When Dr Stanley Coren PhD, canine psychologist, visited an old friend, he was surprised to find their pet companion group had gone down from two Boston terriers and a cat to only one Boston terrier.
He told Psychology Today, that his friend explained that her dog Lily had died and shortly after her cat Rosie followed, leaving one surviving pet.
In a 2011 article for the Daily Mail, reporting on the death of a dog in Afghanistan that had lost its owner, animal psychologist Roger Mugford said that he’s witnessed "a number of cases in which pets have died of grief".
These stories bring to mind a phenomenon among people known as the widowhood effect where one partner of a couple dies and the other becomes severely depressed and follows within the next three months.
And even though the widowhood effect has not been documented in veterinary medicine, according to a study conducted by the journal Animals, there is plenty of evidence that pets experience grief in a similar way to humans.
The study, a survey of 279 people, showed both cats and dogs can experience severe behavioural changes following the passing of a fellow animal. The animals often kept searching for the deceased and whined and whimpered when they couldn’t find them.
In addition, the cats and dogs in the study, a lot like Wandering Cloud and the animals in Cory McKeown’s animal shelter (and just like humans when they are depressed), exhibited moderate to severe loss of appetite, lack of energy and loss of vivaciousness.
Unfortunately, when cats stop eating, they are quick to develop a condition called fatty liver disease, which causes liver failure and eventually death. Cats normally develop the disease as the result of stress-related appetite loss; so, when cats grieve, it is not their heart that takes the hit but their liver.
Something similar happens to dogs when they stop eating. A number of biochemical reactions kick in and in order to make up for the lack of energy, the body begins digesting internal fats and the metabolism becomes sluggish. Lethally low level of blood sugar levels set in.
So, it could be argued that, in cases of severe loss of appetite, pets' grief leads to a form of indirect self-destruction by refusal to feed.
The warning signs of grief in animals are many, so learning to recognise them could help owners take action before the symptoms of grief have taken an irreversible toll.
Signs of grief in pets
Signs might include but are not limited to:
- Louder, more frequent and prolonged vocalisation – meowing, barking, whining, whimpering, etc
- Lick granuloma – a skin rash that is the result of excessive grooming and licking
- Loss of appetite – rejecting food
- Excessive clinginess – demanding a lot of attention
- Oversleeping during the day and being restless at night
- Continually checking the spots where the deceased used to go
- Rejecting affection
- Lack of energy and interest
Some dogs will start crying and whimpering as soon as they sense their owner is about to set off to work – this is separation anxiety and can be extremely severe for some pets, especially after bereavement.
Pets who are extremely attached to their owners (or fellow companion pets) tend to be hit the worst by separation anxiety and grief.

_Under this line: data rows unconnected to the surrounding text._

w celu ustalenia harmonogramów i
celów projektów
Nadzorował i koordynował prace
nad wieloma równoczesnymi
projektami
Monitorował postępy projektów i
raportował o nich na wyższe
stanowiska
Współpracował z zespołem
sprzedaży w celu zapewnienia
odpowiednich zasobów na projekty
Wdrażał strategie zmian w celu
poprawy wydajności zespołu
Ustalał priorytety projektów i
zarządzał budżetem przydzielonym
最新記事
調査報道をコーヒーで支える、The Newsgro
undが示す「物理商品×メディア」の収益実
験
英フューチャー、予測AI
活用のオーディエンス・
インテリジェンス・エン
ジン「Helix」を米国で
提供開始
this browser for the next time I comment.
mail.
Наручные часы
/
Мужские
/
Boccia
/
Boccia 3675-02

The bigger the attachment bond, the more severe their mourning.
How to help a grieving pet?
Vet Dr Karen Becker recommends keeping the pet's routine as stable as possible, including feeding, walks and other daily interactions and encouraging and providing plenty of distractions to take the pet’s mind off the loss, such as long walks, exercising together and playing fetch.
In addition, she advises giving your pet enough time to cope with the loss before you introduce a new pet into the family.

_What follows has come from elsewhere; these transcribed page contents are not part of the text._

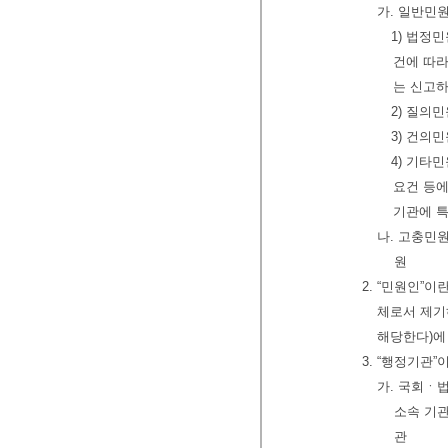
가. 일반민
1) 법정
건에 따
는 신고하
2) 질의
3) 건의
4) 기타
요건 등
기관에 
나. 고충민원
원
2. “민원인”
체로서 제기
해당한다)에
3. “행정기관”
가. 국회ㆍ
소속 기관
관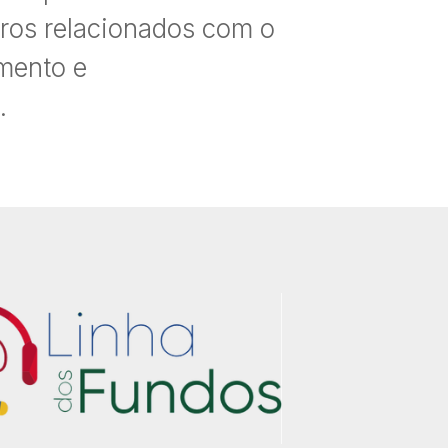
iros relacionados com o
amento e
.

Pets have a natural ability to pick up on the moods of their owners, so avoiding emotional outbursts around your pet might also speed up his or her recovery.
We've written an article on how to help a dog with depression here.
In addition, nearly all of our pet insurance policies cover treatment for behavioural disorders.
Evolutionary biologists believe that grief has the purpose of motivating emotional bonding and attachment. And where there is attachment, there is separation anxiety.
Domesticated animals are very social and easily become deeply attached to their owners and companion pets and can suffer when they lose them.